Region-based segmentation methods group pixels with similar properties together to produce regions that represent meaningful objects or areas in the images. The grouping methods include region growing (Zhang, Li, & Feng, 2015) splitting and merging, and watershed methods (Shen, et al., 2015).
Boundary-based segmentation involves identifying the boundaries of adjacent regions in an image by detecting edges and isolated points. The classical boundary-based algorithms use abrupt changes and discontinuities of intensity, e.g., Roberts (1963), Prewitt and Sobel (1970) calculate the first-order derivative of a pixel value as a measure of the edge’s magnitude and orientation. The Canny operator (Canny, 1986) is a more optimal edge detector that is capable of good detection and localization with a low error rate.
In real-world applications, each of these classical methods still has challenging limitations and drawbacks depending on different variables in the medical images, such as several objects with similar intensities, noise, and even the edge structures.
To enhance medical image edge detection, this paper has investigated the use of another image feature, namely, texture. In MRI images, texture is the most important characteristic for distinguishing between different brain tissues. Several texture analysis operators for extracting texture features are described. In (Massich et al., 2014) the self-invariant feature transform (SIFT) with low-level and high-level descriptors is used to differentiate the tissues present in breast images, a Gaussian Markov random field has also been used for texture recognition (Krishnamachari & Chellapa, 1997) and the Gabor filtering method (Manjunath & Ma, 1996) has shown good results in comparative studies of texture analysis. In addition, Ojala et al. (1996) have developed a robust, fast, and simple texture analysis operator to meet the requirements of real-world applications.
Many variants of the local binary pattern (LBP) procedure in the literature that cover several tasks for medical image analysis. Ghose et al. (2011) proposed a segmentation method for prostate images that used the LBP to propagate their Active Appearance Model (AAM) and provided an enhancement of texture features for its training. Their approach was validated on a transrectal ultrasound (TRUS), and it showed good results in the presence of intensity heterogeneities and imaging artifacts as well as computationally efficient performance. In (Oliver, Lladó, Freixenet, & Martí, 2007) the authors used another efficient and effective LBP-based model to describe the salient mass micro-patterns in mammographic images in order to reduce false positives; in this model, a support vector machine (SVM) was used to classify the detected masses.
Lakovidis et al. (2008) combined fuzzy logic and the LBP, which proved to be a good, efficient combination for ultrasound texture extraction. They used the Fuzzy LBP (FLBP) approach for supervised classification of nodular and normal samples from thyroid ultrasound images.
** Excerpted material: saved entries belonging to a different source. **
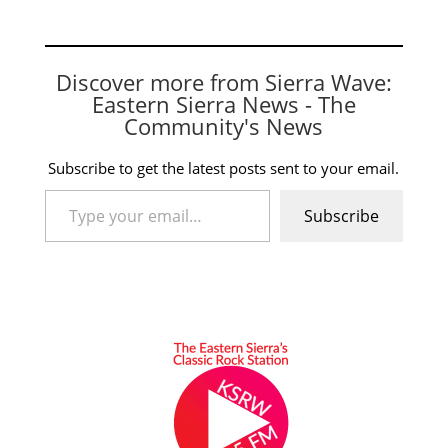
Discover more from Sierra Wave:
Eastern Sierra News - The
Community's News
Subscribe to get the latest posts sent to your email.
Type your email…
Subscribe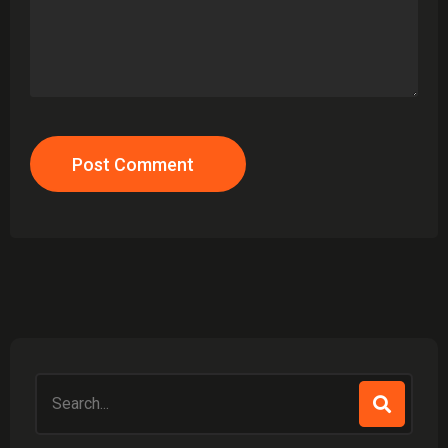
Post Comment
Search
for: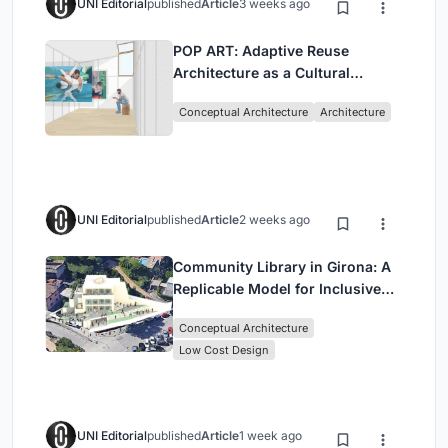
UNI Editorial
published
Article
3 weeks ago
POP ART: Adaptive Reuse
Architecture as a Cultural
Intervention in Sydney
Conceptual Architecture
Architecture
UNI Editorial
published
Article
2 weeks ago
Community Library in Girona: A
Replicable Model for Inclusive
Library Architecture
Conceptual Architecture
Low Cost Design
UNI Editorial
published
Article
1 week ago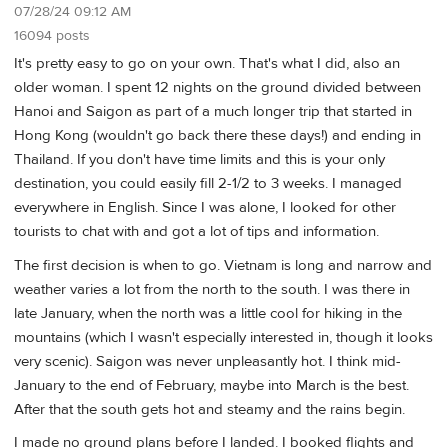
07/28/24 09:12 AM
16094 posts
It's pretty easy to go on your own. That's what I did, also an
older woman. I spent 12 nights on the ground divided between
Hanoi and Saigon as part of a much longer trip that started in
Hong Kong (wouldn't go back there these days!) and ending in
Thailand. If you don't have time limits and this is your only
destination, you could easily fill 2-1/2 to 3 weeks. I managed
everywhere in English. Since I was alone, I looked for other
tourists to chat with and got a lot of tips and information.
The first decision is when to go. Vietnam is long and narrow and
weather varies a lot from the north to the south. I was there in
late January, when the north was a little cool for hiking in the
mountains (which I wasn't especially interested in, though it looks
very scenic). Saigon was never unpleasantly hot. I think mid-
January to the end of February, maybe into March is the best.
After that the south gets hot and steamy and the rains begin.
I made no ground plans before I landed. I booked flights and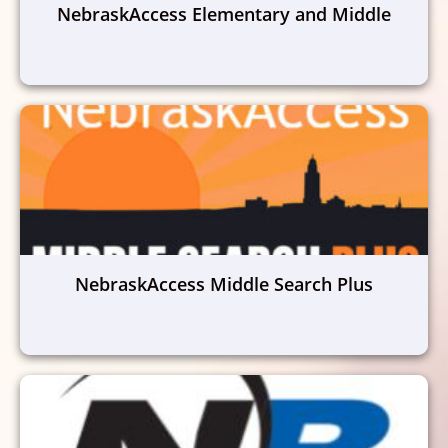
NebraskAccess Elementary and Middle
NebraskAccess Middle Search Plus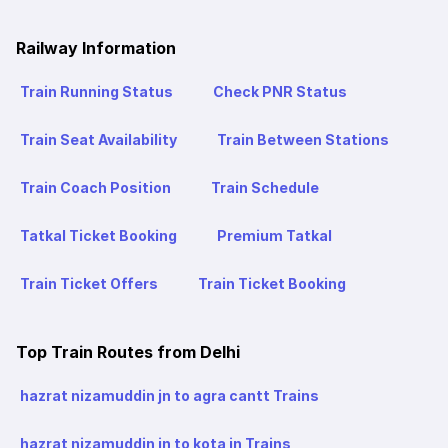
Railway Information
Train Running Status
Check PNR Status
Train Seat Availability
Train Between Stations
Train Coach Position
Train Schedule
Tatkal Ticket Booking
Premium Tatkal
Train Ticket Offers
Train Ticket Booking
Top Train Routes from Delhi
hazrat nizamuddin jn to agra cantt Trains
hazrat nizamuddin jn to kota jn Trains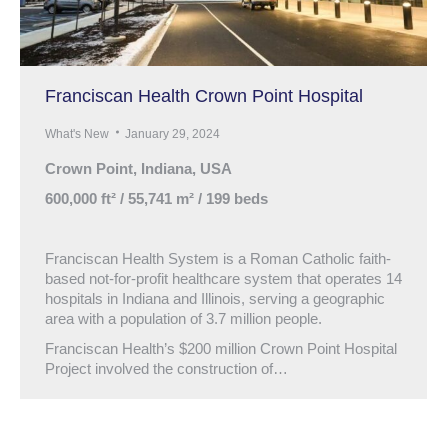
Franciscan Health Crown Point Hospital
What's New
January 29, 2024
Crown Point, Indiana, USA
600,000 ft² / 55,741 m² / 199 beds
Franciscan Health System is a Roman Catholic faith-
based not-for-profit healthcare system that operates 14
hospitals in Indiana and Illinois, serving a geographic
area with a population of 3.7 million people.
Franciscan Health’s $200 million Crown Point Hospital
Project involved the construction of…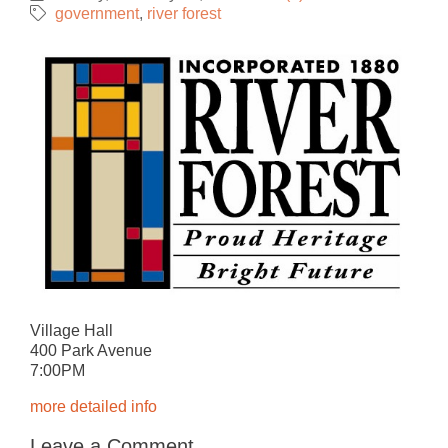
government
river forest
Village Hall
400 Park Avenue
7:00PM
more detailed info
Leave a Comment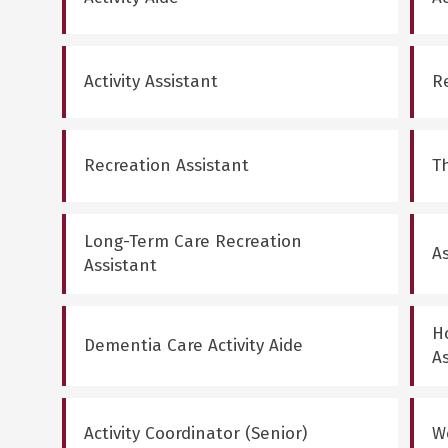
Activity Assistant
R
Recreation Assistant
T
Long-Term Care Recreation
As
Assistant
Ho
Dementia Care Activity Aide
A
Activity Coordinator (Senior)
W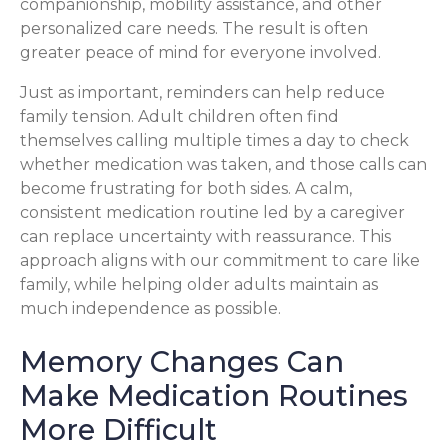
companionship, mobility assistance, and other
personalized care needs. The result is often
greater peace of mind for everyone involved.
Just as important, reminders can help reduce
family tension. Adult children often find
themselves calling multiple times a day to check
whether medication was taken, and those calls can
become frustrating for both sides. A calm,
consistent medication routine led by a caregiver
can replace uncertainty with reassurance. This
approach aligns with our commitment to care like
family, while helping older adults maintain as
much independence as possible.
Memory Changes Can
Make Medication Routines
More Difficult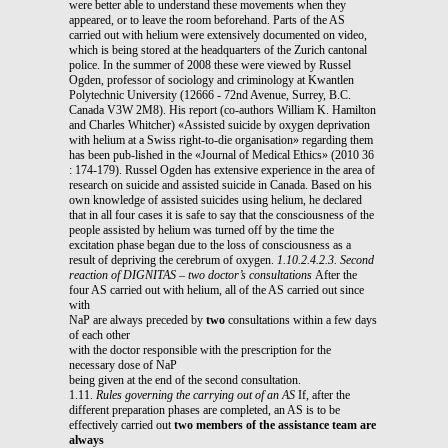
were better able to understand these movements when they
appeared, or to leave the room beforehand. Parts of the AS
carried out with helium were extensively documented on video,
which is being stored at the headquarters of the Zurich cantonal
police. In the summer of 2008 these were viewed by Russel
Ogden, professor of sociology and criminology at Kwantlen
Polytechnic University (12666 - 72nd Avenue, Surrey, B.C.
Canada V3W 2M8). His report (co-authors William K. Hamilton
and Charles Whitcher) «Assisted suicide by oxygen deprivation
with helium at a Swiss right-to-die organisation» regarding them
has been pub-lished in the «Journal of Medical Ethics» (2010 36
: 174-179). Russel Ogden has extensive experience in the area of
research on suicide and assisted suicide in Canada. Based on his
own knowledge of assisted suicides using helium, he declared
that in all four cases it is safe to say that the consciousness of the
people assisted by helium was turned off by the time the
excitation phase began due to the loss of consciousness as a
result of depriving the cerebrum of oxygen.
1.10.2.4.2.3. Second
reaction of DIGNITAS – two doctor’s consultations
After the
four AS carried out with helium, all of the AS carried out since
with
NaP are always preceded by
two
consultations within a few days
of each other
with the doctor responsible with the prescription for the
necessary dose of NaP
being given at the end of the second consultation.
1.11.
Rules governing the carrying out of an AS
If, after the
different preparation phases are completed, an AS is to be
effectively carried out
two members of the assistance team are
always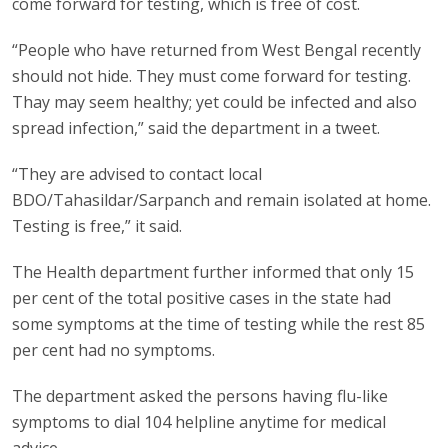
come forward for testing, which is free of cost.
“People who have returned from West Bengal recently
should not hide. They must come forward for testing.
Thay may seem healthy; yet could be infected and also
spread infection,” said the department in a tweet.
“They are advised to contact local
BDO/Tahasildar/Sarpanch and remain isolated at home.
Testing is free,” it said.
The Health department further informed that only 15
per cent of the total positive cases in the state had
some symptoms at the time of testing while the rest 85
per cent had no symptoms.
The department asked the persons having flu-like
symptoms to dial 104 helpline anytime for medical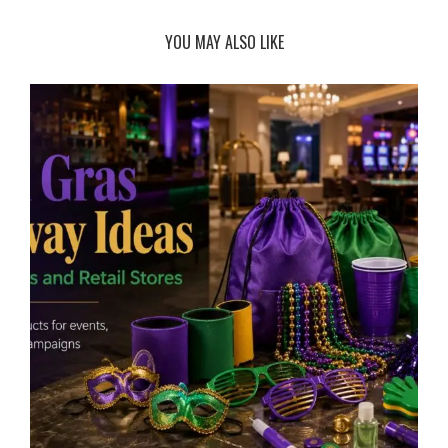
YOU MAY ALSO LIKE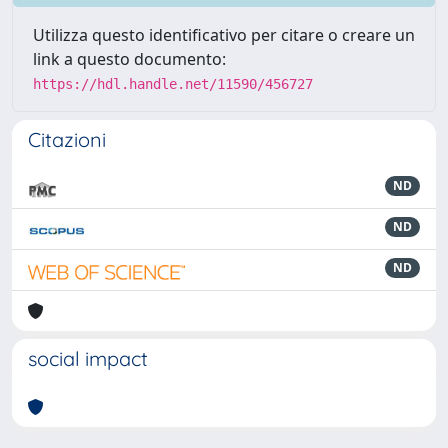
Utilizza questo identificativo per citare o creare un
link a questo documento:
https://hdl.handle.net/11590/456727
Citazioni
ND
ND
ND
social impact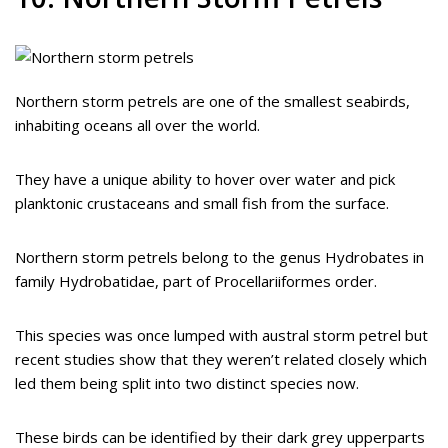
Northern storm petrels are one of the smallest seabirds,
inhabiting oceans all over the world.
They have a unique ability to hover over water and pick
planktonic crustaceans and small fish from the surface.
Northern storm petrels belong to the genus Hydrobates in
family Hydrobatidae, part of Procellariiformes order.
This species was once lumped with austral storm petrel but
recent studies show that they weren’t related closely which
led them being split into two distinct species now.
These birds can be identified by their dark grey upperparts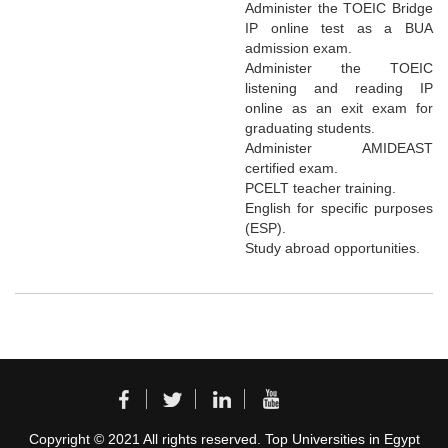
Administer the TOEIC Bridge
IP online test as a BUA
admission exam.
Administer the TOEIC
listening and reading IP
online as an exit exam for
graduating students.
Administer AMIDEAST
certified exam.
PCELT teacher training.
English for specific purposes
(ESP).
Study abroad opportunities.
Copyright © 2021 All rights reserved. Top Universities in Egypt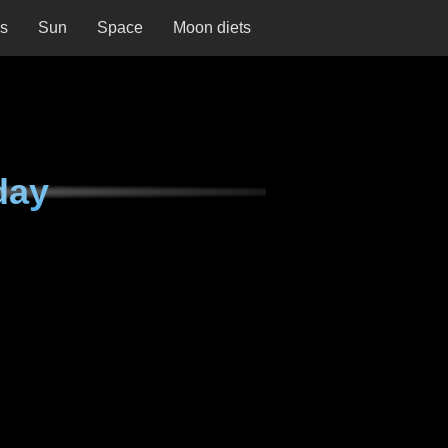
ns
Sun
Space
Moon diets
day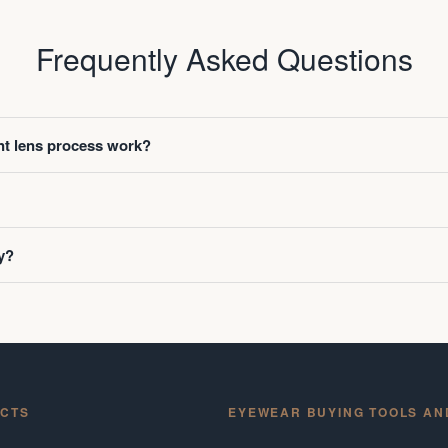
Frequently Asked Questions
t lens process work?
y?
CTS
EYEWEAR BUYING TOOLS AN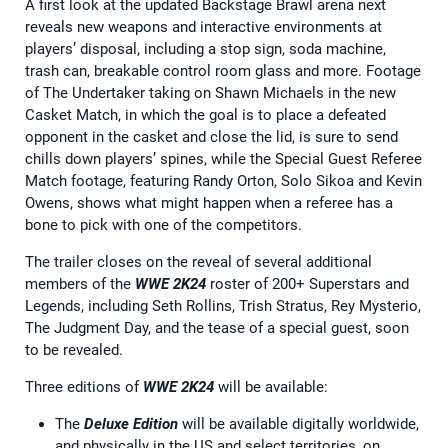
A first look at the updated Backstage Brawl arena next
reveals new weapons and interactive environments at
players’ disposal, including a stop sign, soda machine,
trash can, breakable control room glass and more. Footage
of The Undertaker taking on Shawn Michaels in the new
Casket Match, in which the goal is to place a defeated
opponent in the casket and close the lid, is sure to send
chills down players’ spines, while the Special Guest Referee
Match footage, featuring Randy Orton, Solo Sikoa and Kevin
Owens, shows what might happen when a referee has a
bone to pick with one of the competitors.
The trailer closes on the reveal of several additional
members of the
WWE 2K24
roster of 200+ Superstars and
Legends, including Seth Rollins, Trish Stratus, Rey Mysterio,
The Judgment Day, and the tease of a special guest, soon
to be revealed.
Three editions of
WWE 2K24
will be available:
The
Deluxe Edition
will be available digitally worldwide,
and physically in the US and select territories, on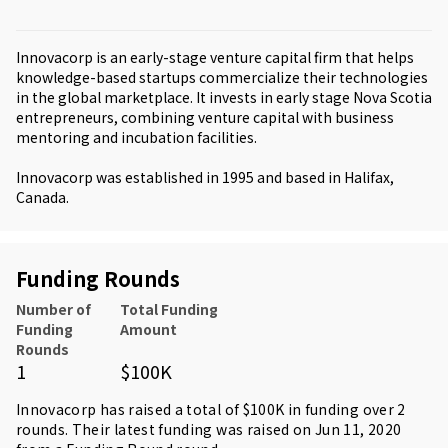
Innovacorp is an early-stage venture capital firm that helps
knowledge-based startups commercialize their technologies
in the global marketplace. It invests in early stage Nova Scotia
entrepreneurs, combining venture capital with business
mentoring and incubation facilities.
Innovacorp was established in 1995 and based in Halifax,
Canada.
Funding Rounds
Number of
Total Funding
Funding
Amount
Rounds
1
$100K
Innovacorp has raised a total of $100K in funding over 2
rounds. Their latest funding was raised on Jun 11, 2020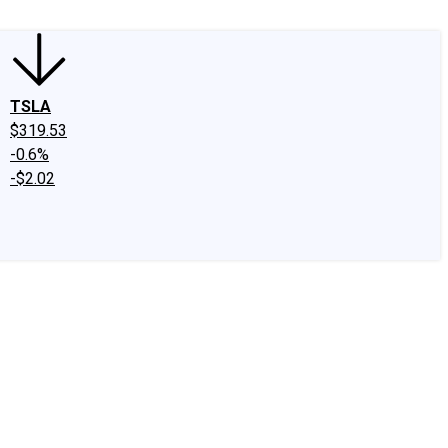
TSLA
$319.53
-0.6%
-$2.02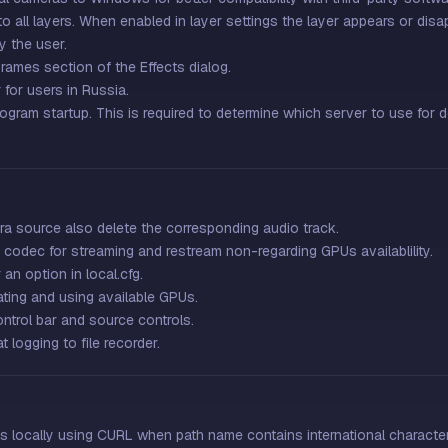
 all layers. When enabled in layer settings the layer appears or disa
y the user.
rames section of the Effects dialog.
for users in Russia.
ogram startup. This is required to determine which server to use for
 source also delete the corresponding audio track.
odec for streaming and restream non-regarding GPUs availablility.
an option in local.cfg.
ing and using available GPUs.
ntrol bar and source controls.
 logging to file recorder.
s locally using CURL when path name contains international character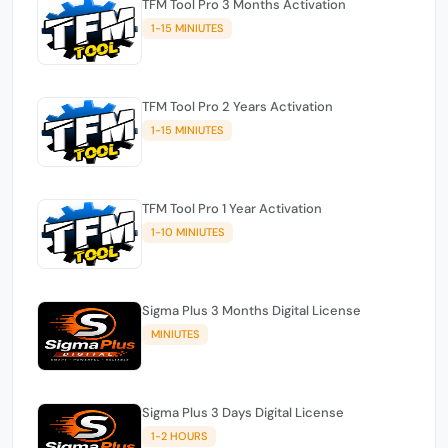
TFM Tool Pro 3 Months Activation
1-15 MINIUTES
TFM Tool Pro 2 Years Activation
1-15 MINIUTES
TFM Tool Pro 1 Year Activation
1-10 MINIUTES
Sigma Plus 3 Months Digital License
MINIUTES
Sigma Plus 3 Days Digital License
1-2 HOURS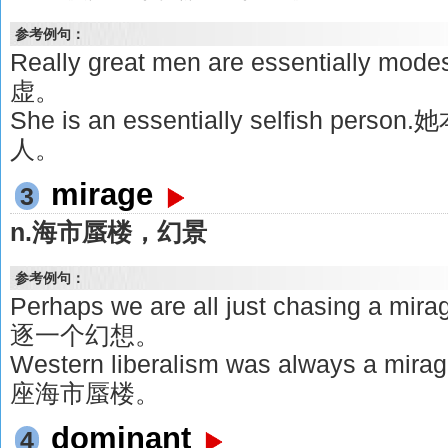
参考例句：
Really great men are essentiall
虚。
She is an essentially selfish 
人。
mirage
3
n.海市蜃楼，幻景
参考例句：
Perhaps we are all just chasing
逐一个幻想。
Western liberalism was always 
座海市蜃楼。
dominant
4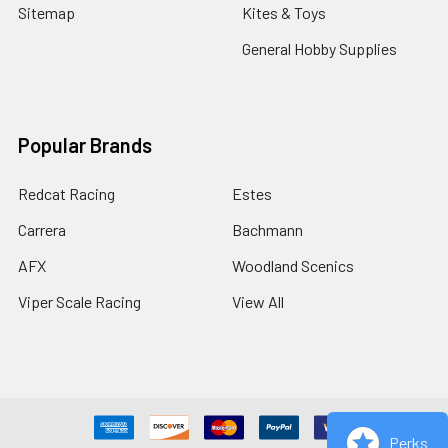
Sitemap
Kites & Toys
General Hobby Supplies
Popular Brands
Redcat Racing
Estes
Carrera
Bachmann
AFX
Woodland Scenics
Viper Scale Racing
View All
Perks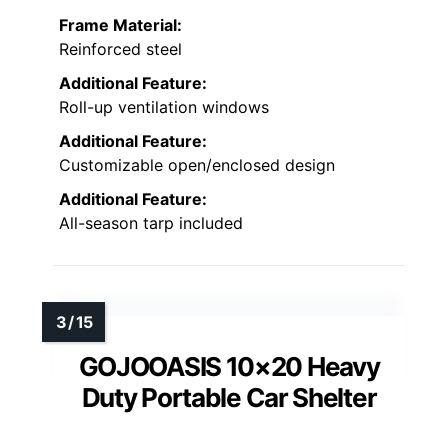
Frame Material:
Reinforced steel
Additional Feature:
Roll-up ventilation windows
Additional Feature:
Customizable open/enclosed design
Additional Feature:
All-season tarp included
GOJOOASIS 10×20 Heavy
Duty Portable Car Shelter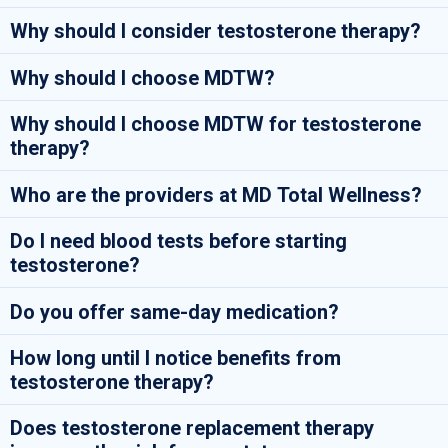
Why should I consider testosterone therapy?
Why should I choose MDTW?
Why should I choose MDTW for testosterone
therapy?
Who are the providers at MD Total Wellness?
Do I need blood tests before starting
testosterone?
Do you offer same-day medication?
How long until I notice benefits from
testosterone therapy?
Does testosterone replacement therapy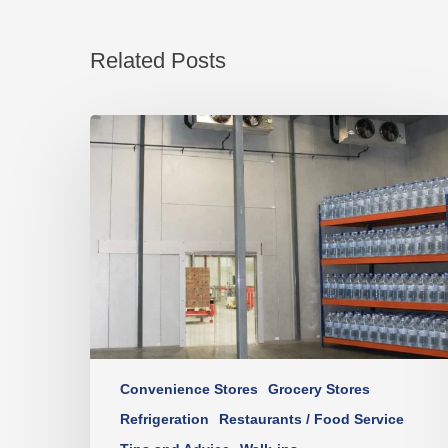
Related Posts
Convenience Stores
Grocery Stores
Refrigeration
Restaurants / Food Service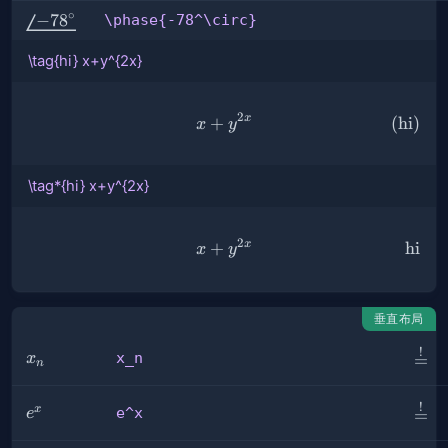
∘
\phase{-78^\circ}
−
7
8
\phase{-78^\circ}
\tag{hi} x+y^{2x}
2
x
+
\tag{hi} x+y^{2x}
(
hi
)
x
y
\tag*{hi} x+y^{2x}
2
x
+
\tag*{hi} x+y^{2x}
hi
x
y
垂直布局
!
\sta
x_n
x_n
x
=
n
{=}
!
\ove
e^x
x
e^x
e
=
{=}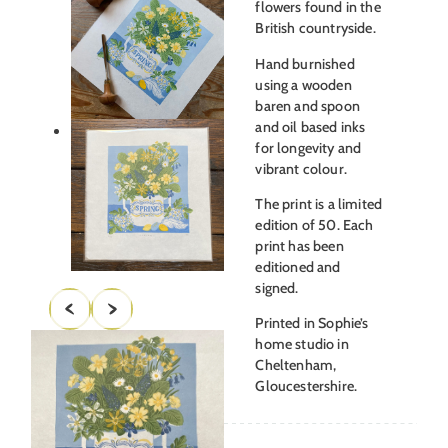
flowers found in the
British countryside.
Hand burnished
using a wooden
baren and spoon
and oil based inks
for longevity and
vibrant colour.
The print is a limited
edition of 50. Each
print has been
editioned and
signed.
Printed in Sophie’s
home studio in
Cheltenham,
Gloucestershire.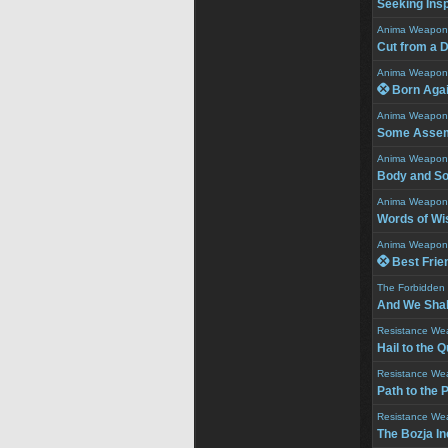
Seeking Insp
Anima Weapon
Cut from a D
Anima Weapon
 Born Aga
Anima Weapon
Some Assem
Anima Weapon
Body and So
Anima Weapon
Words of W
Anima Weapon
 Best Frie
The Forbidden
And We Shall
Resistance We
Hail to the 
Resistance We
Path to the 
Resistance We
The Bozja In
The present work proposes the Quantum Local Binary Pattern (QuLBP) as a new variant involving quantum information. The QuLBP model is proposed for characterizing the MR images, and two main applications are presented. The first application performs an edge detection task using a CA as a next process to obtain the edges of images, and the second combines the edge filter with Deriche-Canny edge detection for salt and pepper noise resistance (Deriche, 1987). Compared to traditional edge detection operators, the QuLBP efficiently and accurately obtained edges for several datasets.